Human trials looking at very-early intervention have similarly suggested possible harm. I mention two recent studies here. VECTORS (Very Early Constraint-Induced Movement during Stroke Rehabilitation) enrolled 52 patients with stroke randomized approximately 10 days post-stroke to two levels of intensity of constraint-induced movement therapy (CIMT; the high CIMT group received an extra hour per day of CIMT) versus standard upper extremity. At 90 days, the ARAT (primary outcome measure) was worse for the high CIMT group [20]. In the AVERT trial (A Very Early Rehabilitation Trial after stroke), 2104 patients were enrolled and received either a median time to mobilization of 18.5 h with a median of 31 min spent daily out-of-bed (early group) versus a median time to mobilization of 22.4 h with a median of 10 min spent daily out-of-bed (usual care group) [44••]. The main and only significant result was that 46% of the early group had a favorable modified Rankin Scale outcome, whereas 50% did in the usual care group.

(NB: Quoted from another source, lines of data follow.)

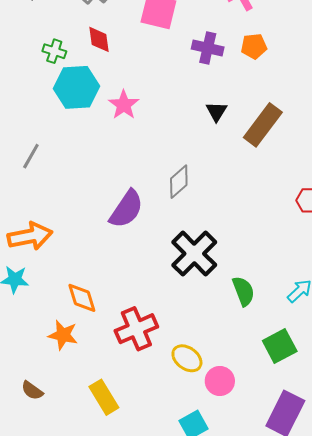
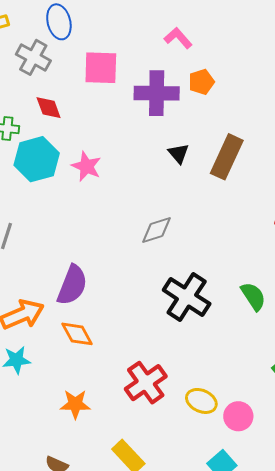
purple cross: (208, 48) -> (157, 93), size x1.4
gray diamond: (179, 182) -> (156, 230), turned 36
purple semicircle: (126, 209) -> (72, 285), moved
green semicircle: (243, 291) -> (253, 296), moved
orange diamond: (82, 298) -> (77, 334), moved

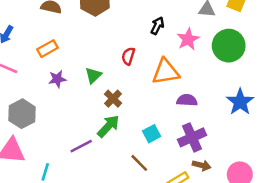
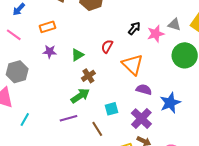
pink star: (188, 39) -> (156, 34), moved
orange triangle: (166, 72) -> (133, 65), turned 40
blue star: (240, 102) -> (170, 103), moved
purple cross: (192, 137) -> (141, 119), turned -35
purple line: (81, 146) -> (69, 118), moved

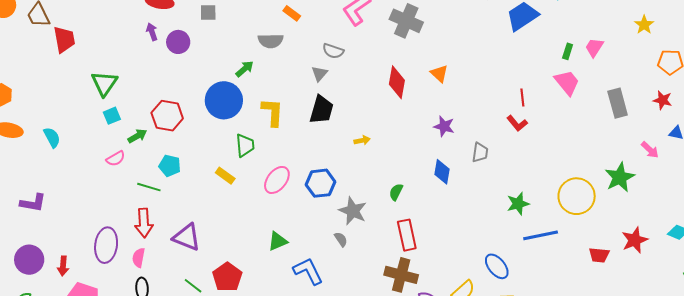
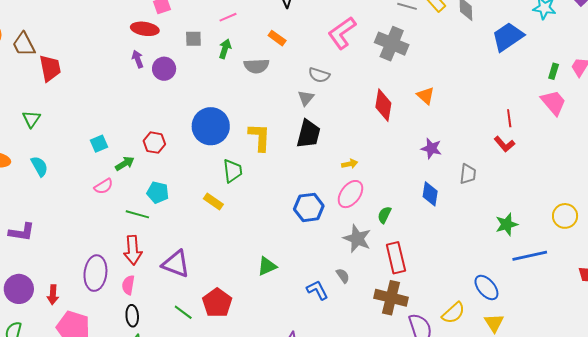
green arrow: (245, 69) -> (225, 49), moved, turned -30
green triangle: (104, 83) -> (31, 119), moved, size x0.7
red hexagon: (167, 116) -> (154, 143), size x0.7
pink ellipse: (277, 180) -> (350, 194), moved
yellow circle: (577, 196) -> (565, 216), size x0.7
gray star: (353, 211) -> (357, 239), moved
gray semicircle: (341, 239) -> (343, 276), moved
blue L-shape: (308, 271) -> (317, 290), moved, size x0.7

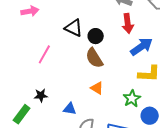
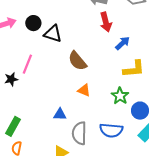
black circle: (96, 36) -> (33, 23), moved
blue arrow: (141, 47) -> (123, 43), size x0.7
black star: (41, 95) -> (11, 79), moved

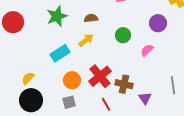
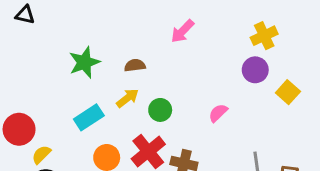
red circle: (13, 22) -> (19, 129), moved
purple circle: (158, 23) -> (255, 70), moved
green circle: (123, 35) -> (160, 110), moved

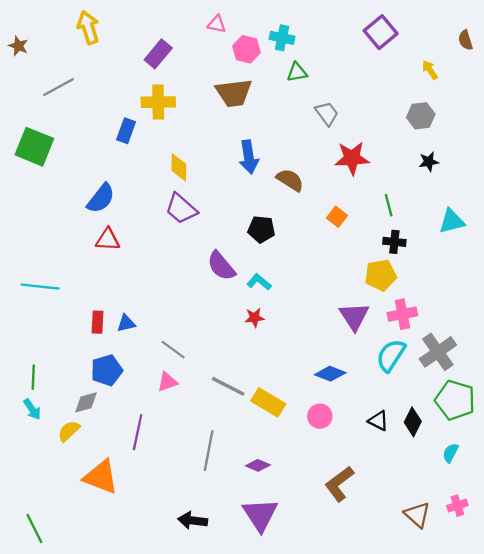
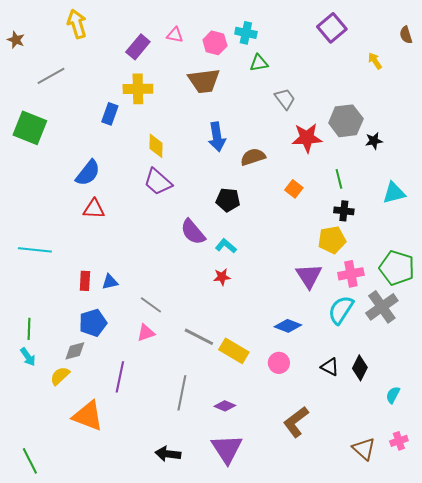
pink triangle: (217, 24) -> (175, 35), moved
gray hexagon: (421, 116) -> (346, 121), moved, size x1.4
brown semicircle: (290, 180) -> (253, 157), turned -50
green pentagon: (455, 400) -> (397, 268), moved

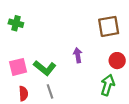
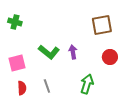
green L-shape: (45, 68) -> (49, 52), moved
green arrow: (108, 85) -> (87, 84), moved

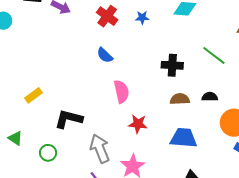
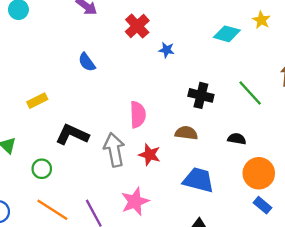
blue star: (142, 18) -> (166, 50), moved
blue semicircle: (105, 55) -> (87, 62), moved
brown semicircle: (180, 99) -> (186, 133), moved
gray arrow: (100, 149) -> (114, 150), moved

VECTORS and AVERT suggest that early and more intense intervention may be harmful in humans—a concerning suggestion especially since there is no good evidence that rehabilitative interventions early after stroke help recovery. However, I caution interpreting these trials as a de facto warning against early (and intense) intervention. First, it can be hard to interpret VECTORS and AVERT since they provided no measure of impairment recovery (e.g., there was no FM-UE or kinematic analysis). Reduction of impairment is arguably the key measurement when considering the interaction between rehabilitative input and recovery early post-stroke. Second, in the AVERT trial, a key early rehabilitative intervention distinguishing the experimental from the control group was time-to-mobilization. The early mobilization was associated with a non-significant increased death-rate in the early group (31 patients) compared to the usual care group (19 patients). As such, one must consider that the employed rehabilitative intervention may have potentiated stroke pathology (for example, worsening already impaired auto-regulation, increasing stroke size, increasing risk of hemorrhagic conversion) instead of directly impairing recovery mechanisms. This is a subtle, but important distinction. To say this another way, early mobilization may play a direct role in worsening ischemia and ischemia’s immediate downstream effects rather than impairing the genetic, physiological, and/or structural repair mechanisms important in recovery.

VECTORS and AVERT suggest that nuance is needed when implementing early post-stroke rehabilitation. For example, perhaps in patients with vessel stenoses and/or large infarcts, there is a need to limit time out-of-bedtime in the first few days after stroke. Additionally, these studies suggest that understanding the dose-response curve for a given intervention is important.

Conclusion

There is a unique milieu of enhanced plasticity for 1–3 months post-stroke, and that within this time window, both spontaneous and intervention-mediated recovery from impairment is maximal. Nevertheless, rehabilitative interventions in humans fail to capitalize on the sensitive period.

It remains an open question as to what type of rehabilitative intervention to emphasize in the sensitive period. Answering this question has been hampered by a lack of studies that have tried to significantly change either the dose, frequency, or type of rehabilitative intervention early post-stroke (likely because of logistics, economics, and a scientific concern that “earlier = worse”). As such, I suggest that we need to advocate for (1) earlier intervention and (2) research into novel types of interventions that are based on sound scientific theory addressing mechanisms of action and marked by relevant outcome measures.